Any tire expert will tell you that nitrogen filled tires help reduce air pressure loss and eliminate moisture that accompanies ambient air.
“One of the benefits of nitrogen is that it does not diffuse through the inner-liner of the tire as quickly as air,” said Greg Kidd, application engineer for Bridgestone Americas tire operations. “Therefore, nitrogen does reduce inflation pressure loss over time when compared with air.”
Airlines and race car teams that are particularly cautious about maintaining proper tire pressure have used nitrogen for years, but is this something that could be beneficial to truck fleets as well?
Over 10 years ago, you might have noticed several stories of fleets announcing thay’d signed up for nitrogen by acquiring machines that can render the common element from the air. In recent years, technology has continued to advance with improved tire pressure monitoring systems (TPMS) which have helped fleets to more consistently maintain ideal tire pressure on the road, something that seems to be more of a challenge for nitrogen users.
Some companies, such as Ryder System, have passed on the gas noting some of the downfalls. You see, once a truck hits the road with nitrogen-filled tires, those tires will need to be inflated with nitrogen while away from the home base in order to realize the benefits. Even small amounts of oxygen added to the mix can compromise the outcome.
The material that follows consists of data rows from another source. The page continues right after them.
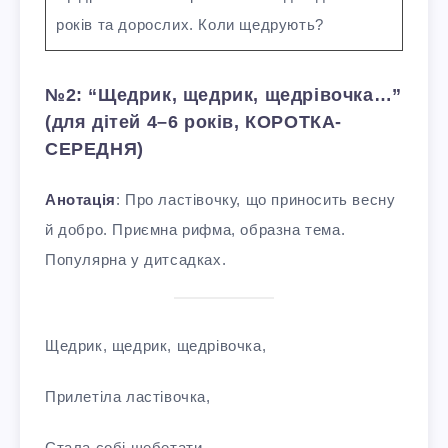
років та дорослих. Коли щедрують?
№2: “Щедрик, щедрик, щедрівочка…”
(для дітей 4–6 років, КОРОТКА-
СЕРЕДНЯ)
Анотація
: Про ластівочку, що приносить весну
й добро. Приємна рифма, образна тема.
Популярна у дитсадках.
Щедрик, щедрик, щедрівочка,
Прилетіла ластівочка,
Стала собі щебетати,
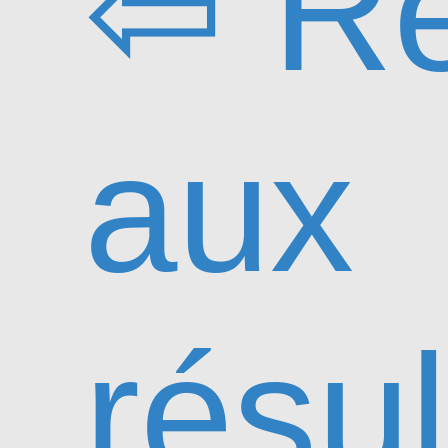
⇦ Re
aux
résul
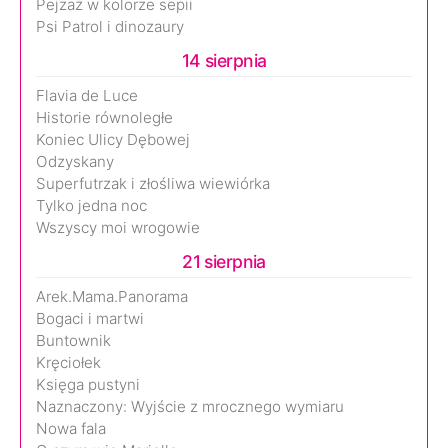
Pejzaż w kolorze sepii
Psi Patrol i dinozaury
14 sierpnia
Flavia de Luce
Historie równoległe
Koniec Ulicy Dębowej
Odzyskany
Superfutrzak i złośliwa wiewiórka
Tylko jedna noc
Wszyscy moi wrogowie
21 sierpnia
Arek.Mama.Panorama
Bogaci i martwi
Buntownik
Kręciołek
Księga pustyni
Naznaczony: Wyjście z mrocznego wymiaru
Nowa fala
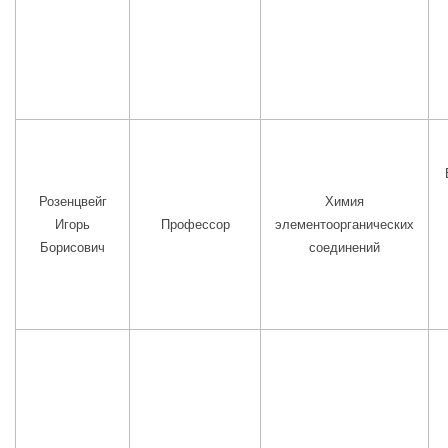
Розенцвейг
Химия
Игорь
Профессор
элементоорганических
Борисович
соединений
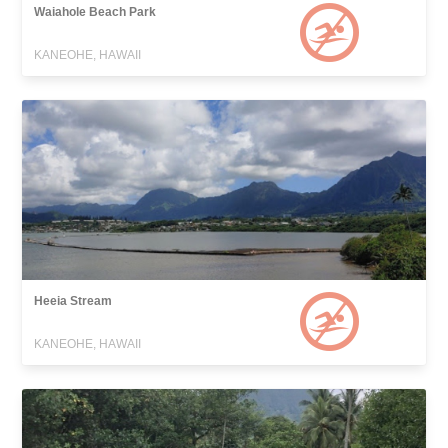
Waiahole Beach Park
KANEOHE, HAWAII
Heeia Stream
KANEOHE, HAWAII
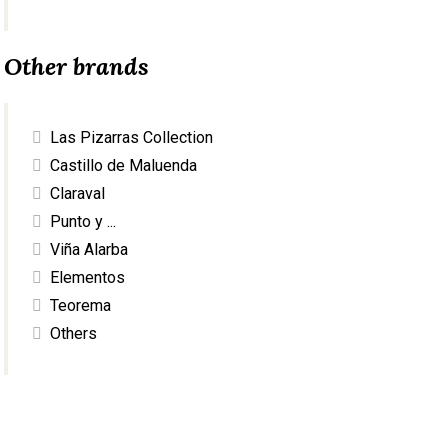
Other brands
Las Pizarras Collection
Castillo de Maluenda
Claraval
Punto y ...
Viña Alarba
Elementos
Teorema
Others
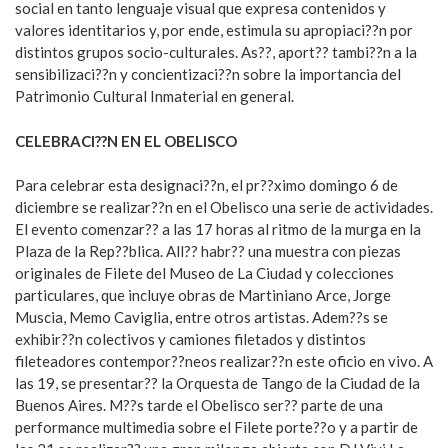
social en tanto lenguaje visual que expresa contenidos y
valores identitarios y, por ende, estimula su apropiaci??n por
distintos grupos socio-culturales. As??, aport?? tambi??n a la
sensibilizaci??n y concientizaci??n sobre la importancia del
Patrimonio Cultural Inmaterial en general.
CELEBRACI??N EN EL OBELISCO
Para celebrar esta designaci??n, el pr??ximo domingo 6 de
diciembre se realizar??n en el Obelisco una serie de actividades.
El evento comenzar?? a las 17 horas al ritmo de la murga en la
Plaza de la Rep??blica. All?? habr?? una muestra con piezas
originales de Filete del Museo de La Ciudad y colecciones
particulares, que incluye obras de Martiniano Arce, Jorge
Muscia, Memo Caviglia, entre otros artistas. Adem??s se
exhibir??n colectivos y camiones filetados y distintos
fileteadores contempor??neos realizar??n este oficio en vivo. A
las 19, se presentar?? la Orquesta de Tango de la Ciudad de la
Buenos Aires. M??s tarde el Obelisco ser?? parte de una
performance multimedia sobre el Filete porte??o y a partir de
“A nitrogen tire inflation program can be effective to aid tire performance if a 95% nitrogen saturation level inside the tire air chamber is maintained. Below this level, the program does not add benefits to a tire program,” said Ryder Director for National Tire Maintenance Elijah Williams. “Additionally, there is limited availability of nitrogen inflation stations and few providers who can support the program if a vehicle is outside of the Ryder network.”
The North American Council for Freight Efficiency (NACFE) has included nitrogen in its long list of fuel-saving practices, since, after all, properly inflated tires are proven to improve fuel economy. The agency’s latest report, however, did not indicate any fleets participating in the study use the gas.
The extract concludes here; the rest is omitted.